The Reset Button: Two Half-Baked Surf Ideas

Clark Franklin explores two slightly-unfeasible, but totally-radical, surf-related musings.

Jamie Sterling running for it at Mavericks.
Jamie Sterling at Mavericks © Frank Quirarte

A big-wave contest you’d actually watch, plus a popular running app tweaked for surfers.

Idea No. 1: WQS Big-Wave Contest

Frankly, I wouldn’t watch a big-wave surf contest for any amount of money or power. Watching big waves is dull. It’s beyond me how something so impressive can make for such a confoundingly lame viewing experience. But it certainly finds a way. To me looking on, big-wave surfing is just someone going straight for very brief periods.

However — and here comes the half-baked idea — there’s one big-wave contest I’d probably follow, and closely: If the ASP put a big-wave stop on the World Tour or the Prime Series, and points and careers and qualification were on the line, and all the regular non-big-wave pros had to paddle Dungeons or Mavericks at 25 feet, I would probably tune in hourly. I think a lot of people would.

It’s just train wreck voyeurism mostly. I’d want to see heroes fall, literally. I’d want to see who cried, who faked injury, who plainly refused to paddle out, and who among the Top 34 actually has stones enough to go over a ledge. By the end of the day there’d be cowards exposed, but there’d also be new heroes. Remember how Jeremy Flores surprised at Teahupo’o in the crazy 2011 contest? It was fully worth watching.

Rio, maybe not so much.

Idea No. 2: Nike+ Session Tracker

Two years ago at the Quiksilver Pro Gold Coast, organizers sewed a GPS device into the contest jerseys. They were used to calculate each surfer’s maximum wave speed and broadcast that number (in kilometers per hour) to the web audience. They even offered a $2,500 prize to the “fastest surfer.” Announcers talked endlessly about it.

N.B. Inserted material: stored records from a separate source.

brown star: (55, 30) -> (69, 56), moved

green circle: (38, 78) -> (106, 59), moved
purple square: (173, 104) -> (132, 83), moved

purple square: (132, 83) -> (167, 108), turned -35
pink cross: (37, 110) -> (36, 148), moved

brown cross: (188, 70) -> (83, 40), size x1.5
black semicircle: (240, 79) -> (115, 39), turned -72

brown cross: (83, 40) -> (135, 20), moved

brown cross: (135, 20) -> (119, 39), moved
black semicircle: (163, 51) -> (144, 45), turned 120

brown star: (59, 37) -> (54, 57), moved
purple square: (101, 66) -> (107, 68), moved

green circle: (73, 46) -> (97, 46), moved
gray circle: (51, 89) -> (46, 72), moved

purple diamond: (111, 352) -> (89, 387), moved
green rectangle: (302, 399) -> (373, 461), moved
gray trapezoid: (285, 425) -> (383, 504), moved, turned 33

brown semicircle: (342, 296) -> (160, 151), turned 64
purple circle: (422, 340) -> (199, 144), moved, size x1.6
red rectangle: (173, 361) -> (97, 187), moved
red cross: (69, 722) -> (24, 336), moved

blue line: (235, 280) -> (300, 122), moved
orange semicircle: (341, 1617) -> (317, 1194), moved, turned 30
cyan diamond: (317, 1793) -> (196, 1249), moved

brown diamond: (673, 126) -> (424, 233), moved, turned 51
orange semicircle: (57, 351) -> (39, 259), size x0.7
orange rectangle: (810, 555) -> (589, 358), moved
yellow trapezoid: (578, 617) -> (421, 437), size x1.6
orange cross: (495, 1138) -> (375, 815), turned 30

At some point, someone must have thought this was an interesting idea. But it wasn’t.

I’m not convinced any surfer had ever before wondered how fast he was going on a wave or about his distance traveled. I’m not sure any surfer has wondered since. It’s just not something surfers care about. But that same GPS technology, along with the type of accelerometer that’s in every iPhone now, could be used for things surfers do care about. Things that might be worth knowing.

For instance, this half-baked idea is for an app to track your session: time in the water, waves caught, time spent paddling versus time spent sitting still. It’d use the accelerometer to know when you were moving slowly (that’s paddling), moving fast (riding a wave), accelerating quickly (indicating a wave caught), or not moving at all (probably waiting for a set). The GPS could even orient you to shore and track your breakdown of rights ridden versus lefts.

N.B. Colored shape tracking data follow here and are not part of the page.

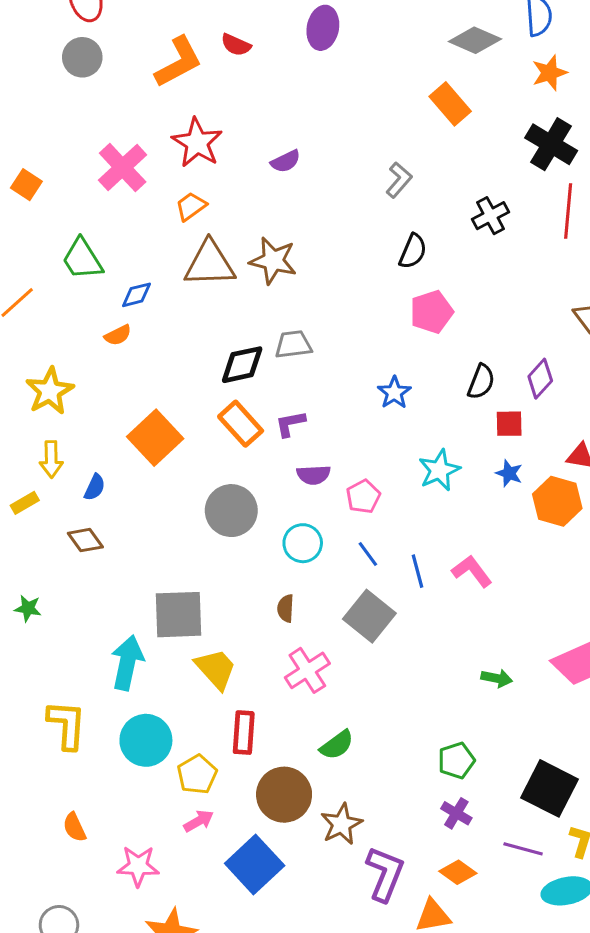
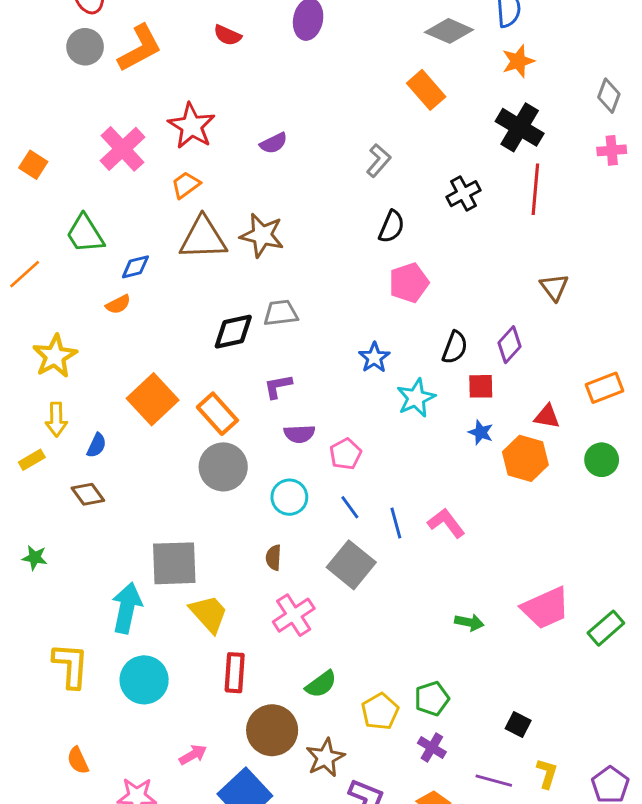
orange L-shape: (178, 62) -> (140, 48), moved
orange rectangle: (241, 424) -> (217, 414), moved
cyan star: (439, 470) -> (416, 398), moved
yellow pentagon: (197, 774) -> (380, 712), moved
black square: (549, 788) -> (518, 724), size x0.5

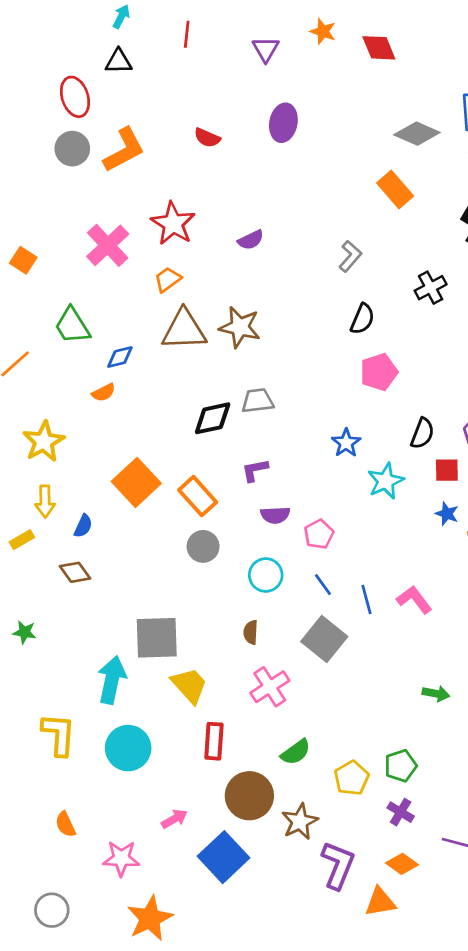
gray circle: (223, 467) -> (203, 546), size x0.7

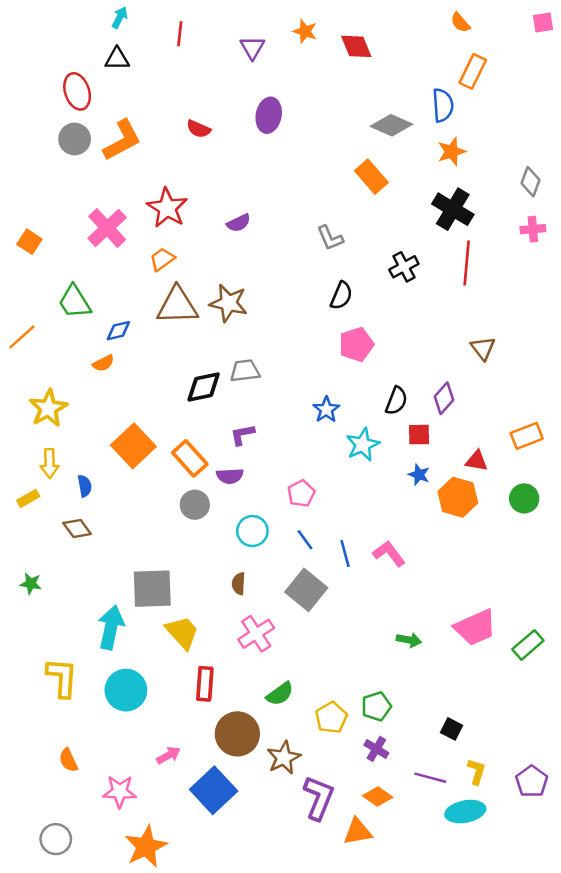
gray L-shape: (350, 256) -> (330, 238), turned 116
purple semicircle: (275, 515) -> (230, 476), moved
blue semicircle: (83, 526) -> (85, 486), turned -35

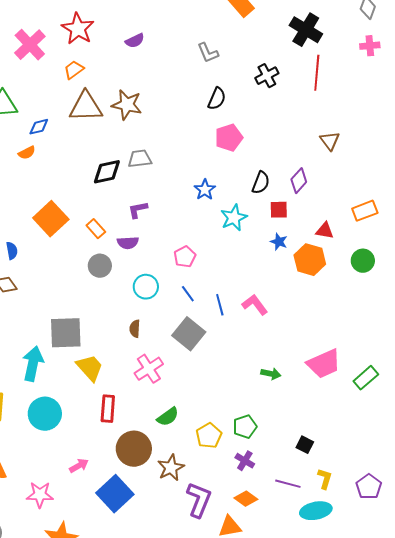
orange rectangle: (190, 458) -> (96, 229), size x0.7

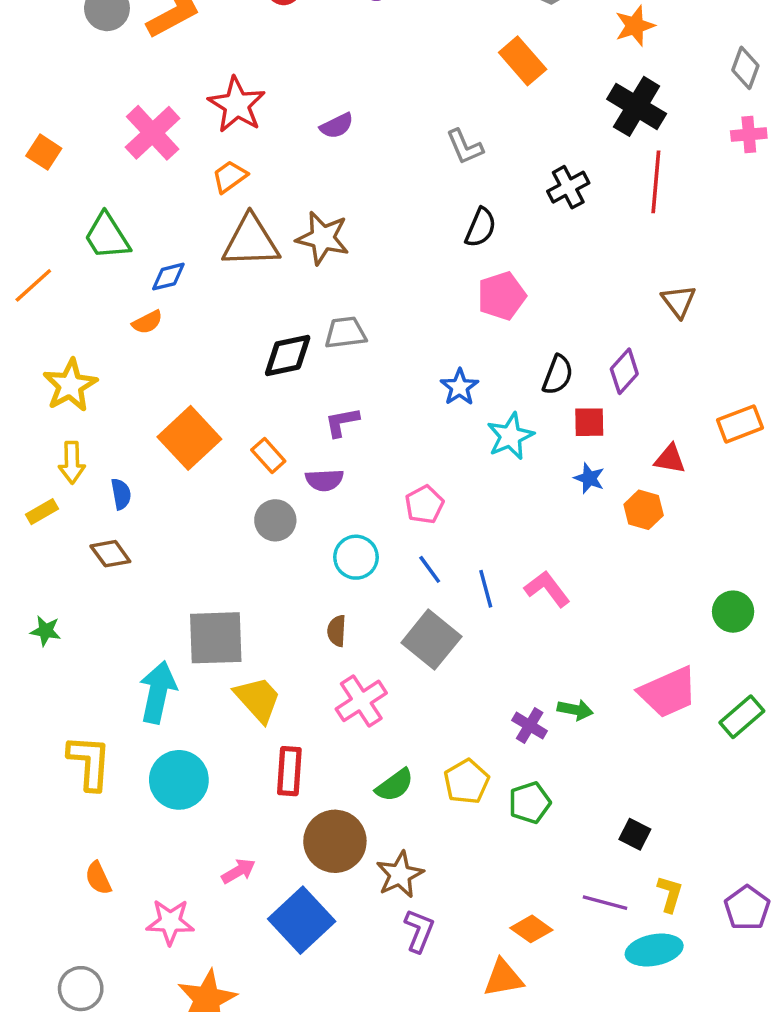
orange hexagon: (310, 260) -> (644, 510), size x0.7
green circle: (363, 261) -> (733, 612), moved
yellow pentagon: (209, 436) -> (466, 782), moved
purple cross: (245, 461) -> (530, 726), moved
purple L-shape: (199, 500) -> (419, 931), moved, size x0.7

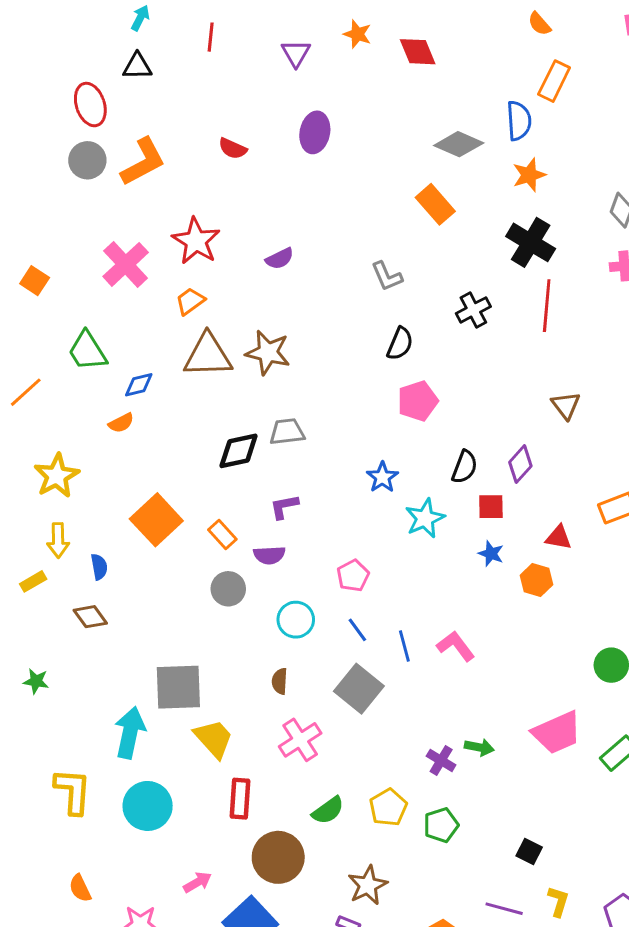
brown star: (400, 875) -> (368, 885), moved

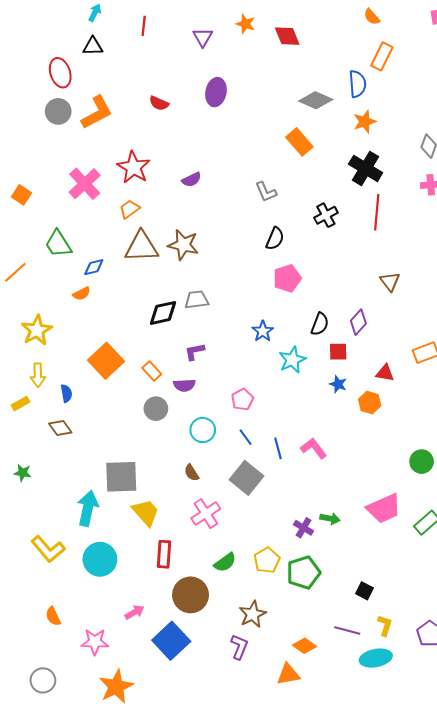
brown semicircle: (280, 681) -> (192, 473), turned -36
yellow L-shape: (73, 791) -> (48, 549), turned 136
green pentagon: (441, 825) -> (303, 573), size x1.4

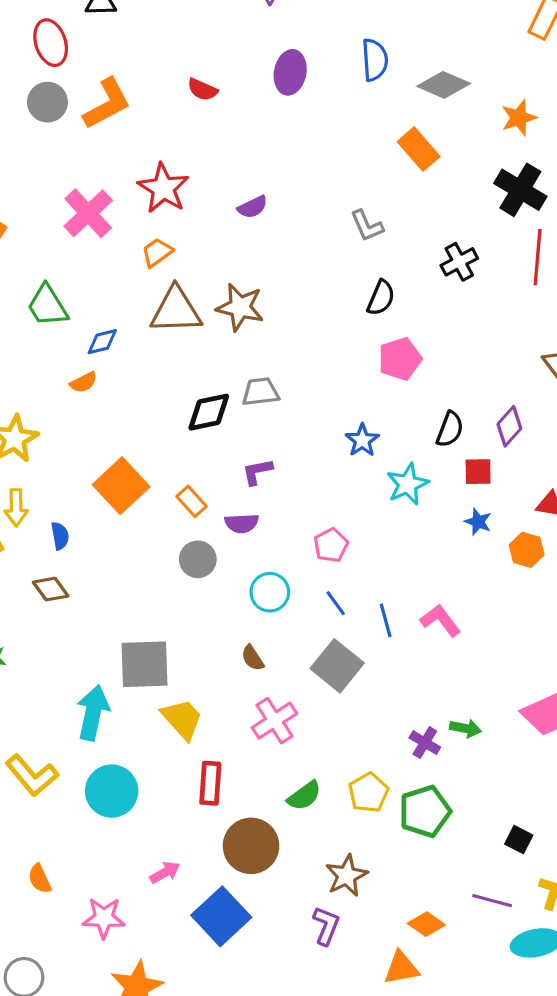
blue semicircle: (357, 84) -> (375, 60), moved

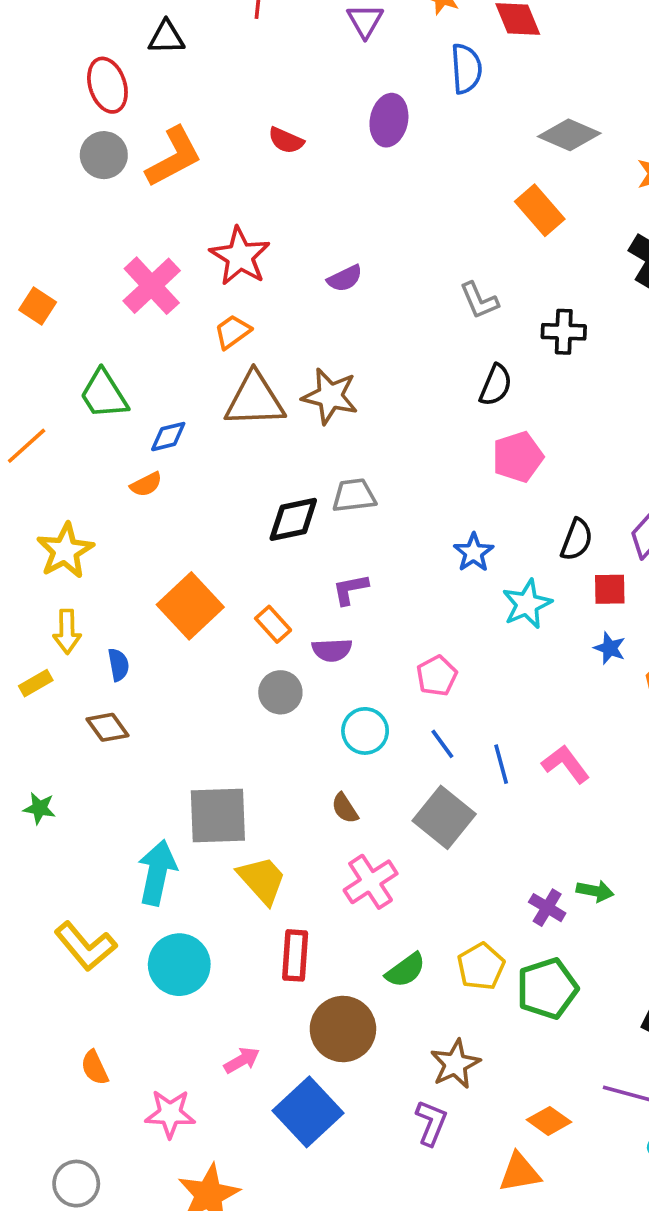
blue semicircle: (375, 60) -> (466, 69), moved
black cross: (459, 262) -> (564, 332), moved, turned 30

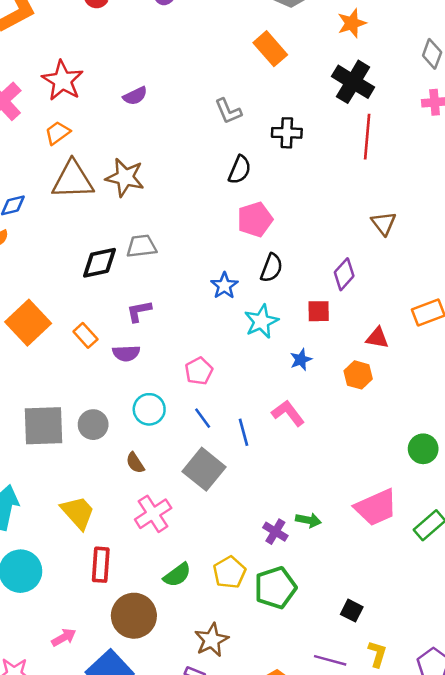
black semicircle: (577, 540) -> (272, 268), moved
blue star: (610, 648) -> (301, 360), moved, turned 30
gray circle: (280, 692) -> (93, 425), moved
pink L-shape: (566, 764) -> (288, 413), moved
gray square: (218, 816) -> (43, 426), moved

So at the end of a session you’d know you’d been in the water 52 minutes, paddled for 36 of those minutes, sat waiting for 15, and caught four lefts and nine rights.

Basically this is surfing’s version of the hugely popular Nike+ running app that tracks pace, distance and calories burned. Not everyone would use it — in fact, most surfers wouldn’t use it. I wouldn’t use it. But I’m sure more people would care to know their wave count than their average surf speed. And it could be gamified — 100 waves a week for 10% off at Swell.com, or some such thing. Zynga might buy it. We’d all get rich.